Major League Soccer has expanded throughout various regions of the United States over 20 seasons. With one expansion team thriving and another beginning play in 2017, there are still more possibilities for further southern incursion by MLS.

Kim Klement-USA TODAY Sports

The South is a region known for humidity and the type of football that is played without a goalkeeper.

It’s also a region that may be of growing interest for Major League Soccer.

As the league grows, there has been representation in all sections of the United States. What initially began as a concentration of teams mostly in the West and Northeast has now grown into a moderate distribution of franchises throughout the country. With the addition of Minnesota United FC in 2018, the league continues to work towards that goal. At the highest level of American professional soccer, the South is still largely untapped, although the league is moving into Atlanta in 2017.

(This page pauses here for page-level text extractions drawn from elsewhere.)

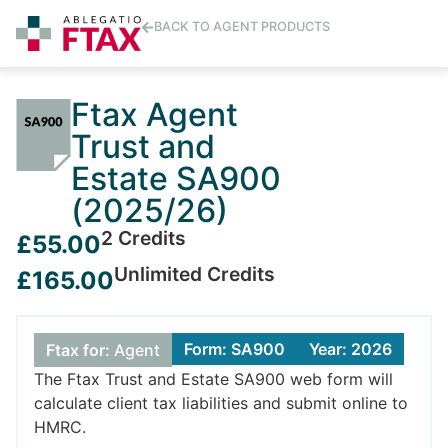
BACK TO AGENT PRODUCTS
Ftax Agent
Trust and
Estate SA900
(2025/26)
2 Credits
£55.00
Unlimited Credits
£165.00
Form: SA900
Year: 2026
Ftax for:
Agent
The Ftax Trust and Estate SA900 web form will
calculate client tax liabilities and submit online to
HMRC.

While MLS hasn't yet capitalized on these locations, the NASL has. In May, the league announced the addition of Miami FC, and this week the NASL announced that a team backed by NBA superstar Carmelo Anthony is headed to Puerto Rico. The two teams join the NASL’s six other southern franchises, many in cities hoping to get an MLS team as well.

One city that would like to jump to Major League Soccer is Charlotte, just over two hours from where the NASL's Carolina Railhawks play (in Cary, near Raleigh). While the USL’s Charlotte Independence are playing their first season, founder Jim McPhilliamy is following the path that Orlando City SC paved on their way to the MLS. From the unconventional advertising campaigns, focused on the 18-35 age demographic, to even the delay in stadium construction, there are some keen similarities between Charlotte and Orlando.

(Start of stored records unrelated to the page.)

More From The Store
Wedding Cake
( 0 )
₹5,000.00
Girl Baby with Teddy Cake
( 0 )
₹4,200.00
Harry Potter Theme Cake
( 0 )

If Charlotte wants to pull off what Orlando did, however, attendance will have to grow over time. Charlotte’s other pro soccer team, the Eagles, struggled with getting fans to the stadium before being dropped to USL Premier Development League in 2014. What is working for the city is their ability to sell well for big soccer events. Last year, 69,364 fans attended an August 2 friendly between Liverpool and AC Milan. Charlotte will also get the CONCACAF Gold Cup on July 15 and the International Champions Cup between Paris St. Germain and Chelsea.

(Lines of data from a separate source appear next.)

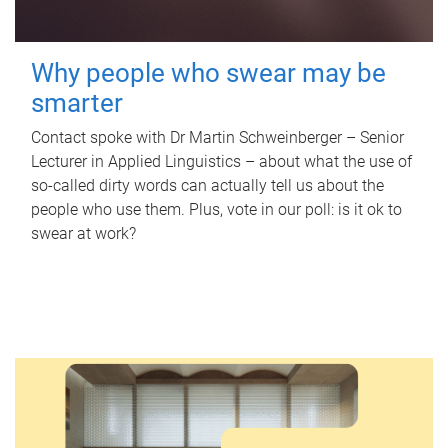
Why people who swear may be
smarter
Contact spoke with Dr Martin Schweinberger – Senior
Lecturer in Applied Linguistics – about what the use of
so-called dirty words can actually tell us about the
people who use them. Plus, vote in our poll: is it ok to
swear at work?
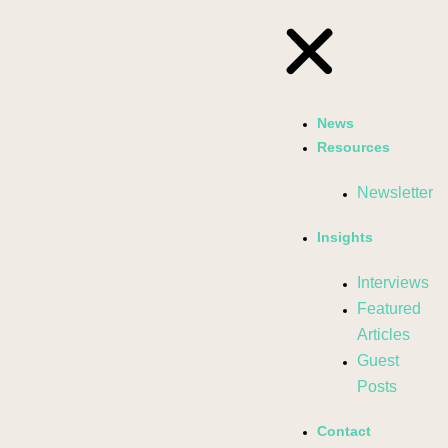
News
Resources
Newsletter
Insights
Interviews
Featured
Articles
Guest
Posts
Contact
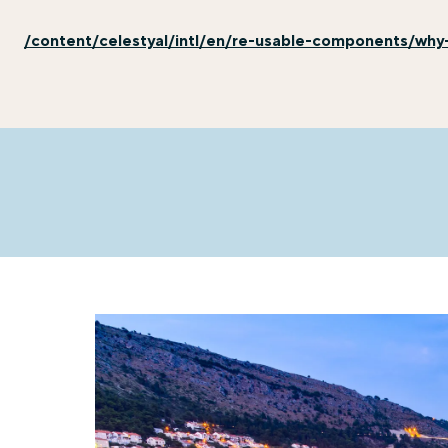
/content/celestyal/intl/en/re-usable-components/why-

Whether or not MLS comes to the Queen City, there are still plenty of southern options for the league. Miami’s inability to find a stadium site has hindered the chance of them getting a team by their projected year of 2017, but they remain a player due to the name value of David Beckham.

Jacksonville has struggled supporting American pro football, but has shown they can support soccer, breaking the NASL’s modern-day attendance record with 16,164 fans for the Armada’s April 3 season-opening victory over FC Edmonton. The city also had 52,033 fans attend a U.S.-Nigeria friendly last year and 44,438 attended a U.S.-Ireland friendly in 2012.

Much like the the marketing taking place in soccer cities throughout the United States, MLS’s key to building the game in the South will be to capitalize on the cities that show interest in sports and have median ages that fall into the important 18-35 age demographic. Jacksonville and Charlotte have median ages under 35 and are thriving cities. With a younger demographic that is watching domestic and international soccer, the South is giving rise to another sport.

The south has shown it can appreciate and support the beautiful game just as well as other part of the United States. When looking for areas to expand in, MLS needs look no further than below the Mason-Dixon line.